* [ACTIVITY]:
Output every record below exactly.

(Dataset entries)
---
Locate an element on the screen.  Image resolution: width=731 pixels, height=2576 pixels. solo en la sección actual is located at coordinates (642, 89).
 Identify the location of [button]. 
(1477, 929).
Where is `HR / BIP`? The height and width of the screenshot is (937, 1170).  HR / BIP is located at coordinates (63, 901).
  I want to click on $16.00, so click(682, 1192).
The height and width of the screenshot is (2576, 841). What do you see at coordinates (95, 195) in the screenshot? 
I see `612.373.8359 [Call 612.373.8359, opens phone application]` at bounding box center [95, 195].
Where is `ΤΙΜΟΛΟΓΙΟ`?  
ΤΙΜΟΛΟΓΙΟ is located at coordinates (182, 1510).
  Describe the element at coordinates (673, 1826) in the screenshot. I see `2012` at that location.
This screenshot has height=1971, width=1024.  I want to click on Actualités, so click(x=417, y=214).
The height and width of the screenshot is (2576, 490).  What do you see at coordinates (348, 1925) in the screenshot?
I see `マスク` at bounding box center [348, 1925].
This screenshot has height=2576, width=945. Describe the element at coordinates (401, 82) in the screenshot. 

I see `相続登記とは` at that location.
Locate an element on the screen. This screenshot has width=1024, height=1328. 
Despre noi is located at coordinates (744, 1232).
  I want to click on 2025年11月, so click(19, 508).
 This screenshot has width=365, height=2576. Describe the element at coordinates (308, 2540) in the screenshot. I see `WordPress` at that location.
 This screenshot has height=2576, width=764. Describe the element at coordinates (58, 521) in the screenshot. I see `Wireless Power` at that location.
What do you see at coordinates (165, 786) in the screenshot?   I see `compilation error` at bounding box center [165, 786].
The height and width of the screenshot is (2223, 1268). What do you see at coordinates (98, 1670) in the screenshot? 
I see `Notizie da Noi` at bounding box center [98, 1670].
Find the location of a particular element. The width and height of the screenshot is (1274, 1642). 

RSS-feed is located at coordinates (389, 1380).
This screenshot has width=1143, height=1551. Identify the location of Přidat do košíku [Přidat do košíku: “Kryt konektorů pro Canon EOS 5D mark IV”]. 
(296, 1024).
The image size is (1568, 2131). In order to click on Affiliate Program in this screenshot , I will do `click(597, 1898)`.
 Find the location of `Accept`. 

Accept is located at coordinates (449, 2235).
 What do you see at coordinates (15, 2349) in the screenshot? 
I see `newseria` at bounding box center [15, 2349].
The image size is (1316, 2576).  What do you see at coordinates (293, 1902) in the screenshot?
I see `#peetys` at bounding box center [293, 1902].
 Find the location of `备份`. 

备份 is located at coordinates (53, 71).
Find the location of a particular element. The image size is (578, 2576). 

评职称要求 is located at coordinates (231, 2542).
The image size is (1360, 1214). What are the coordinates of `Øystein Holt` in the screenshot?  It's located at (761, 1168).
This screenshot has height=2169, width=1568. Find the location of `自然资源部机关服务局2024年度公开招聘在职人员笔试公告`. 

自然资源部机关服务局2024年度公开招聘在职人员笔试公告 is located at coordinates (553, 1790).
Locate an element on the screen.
---
* [WRITTEN RESPONSE]:
Locate an element on the screen.  Image resolution: width=731 pixels, height=2576 pixels. solo en la sección actual is located at coordinates (642, 89).
 Identify the location of [button]. 
(1477, 929).
Where is `HR / BIP`? The height and width of the screenshot is (937, 1170).  HR / BIP is located at coordinates (63, 901).
  I want to click on $16.00, so click(682, 1192).
The height and width of the screenshot is (2576, 841). What do you see at coordinates (95, 195) in the screenshot? 
I see `612.373.8359 [Call 612.373.8359, opens phone application]` at bounding box center [95, 195].
Where is `ΤΙΜΟΛΟΓΙΟ`?  
ΤΙΜΟΛΟΓΙΟ is located at coordinates (182, 1510).
  Describe the element at coordinates (673, 1826) in the screenshot. I see `2012` at that location.
This screenshot has height=1971, width=1024.  I want to click on Actualités, so click(x=417, y=214).
The height and width of the screenshot is (2576, 490).  What do you see at coordinates (348, 1925) in the screenshot?
I see `マスク` at bounding box center [348, 1925].
This screenshot has height=2576, width=945. Describe the element at coordinates (401, 82) in the screenshot. 

I see `相続登記とは` at that location.
Locate an element on the screen. This screenshot has width=1024, height=1328. 
Despre noi is located at coordinates (744, 1232).
  I want to click on 2025年11月, so click(19, 508).
 This screenshot has width=365, height=2576. Describe the element at coordinates (308, 2540) in the screenshot. I see `WordPress` at that location.
 This screenshot has height=2576, width=764. Describe the element at coordinates (58, 521) in the screenshot. I see `Wireless Power` at that location.
What do you see at coordinates (165, 786) in the screenshot?   I see `compilation error` at bounding box center [165, 786].
The height and width of the screenshot is (2223, 1268). What do you see at coordinates (98, 1670) in the screenshot? 
I see `Notizie da Noi` at bounding box center [98, 1670].
Find the location of a particular element. The width and height of the screenshot is (1274, 1642). 

RSS-feed is located at coordinates (389, 1380).
This screenshot has width=1143, height=1551. Identify the location of Přidat do košíku [Přidat do košíku: “Kryt konektorů pro Canon EOS 5D mark IV”]. 
(296, 1024).
The image size is (1568, 2131). In order to click on Affiliate Program in this screenshot , I will do `click(597, 1898)`.
 Find the location of `Accept`. 

Accept is located at coordinates (449, 2235).
 What do you see at coordinates (15, 2349) in the screenshot? 
I see `newseria` at bounding box center [15, 2349].
The image size is (1316, 2576).  What do you see at coordinates (293, 1902) in the screenshot?
I see `#peetys` at bounding box center [293, 1902].
 Find the location of `备份`. 

备份 is located at coordinates (53, 71).
Find the location of a particular element. The image size is (578, 2576). 

评职称要求 is located at coordinates (231, 2542).
The image size is (1360, 1214). What are the coordinates of `Øystein Holt` in the screenshot?  It's located at (761, 1168).
This screenshot has height=2169, width=1568. Find the location of `自然资源部机关服务局2024年度公开招聘在职人员笔试公告`. 

自然资源部机关服务局2024年度公开招聘在职人员笔试公告 is located at coordinates (553, 1790).
Locate an element on the screen.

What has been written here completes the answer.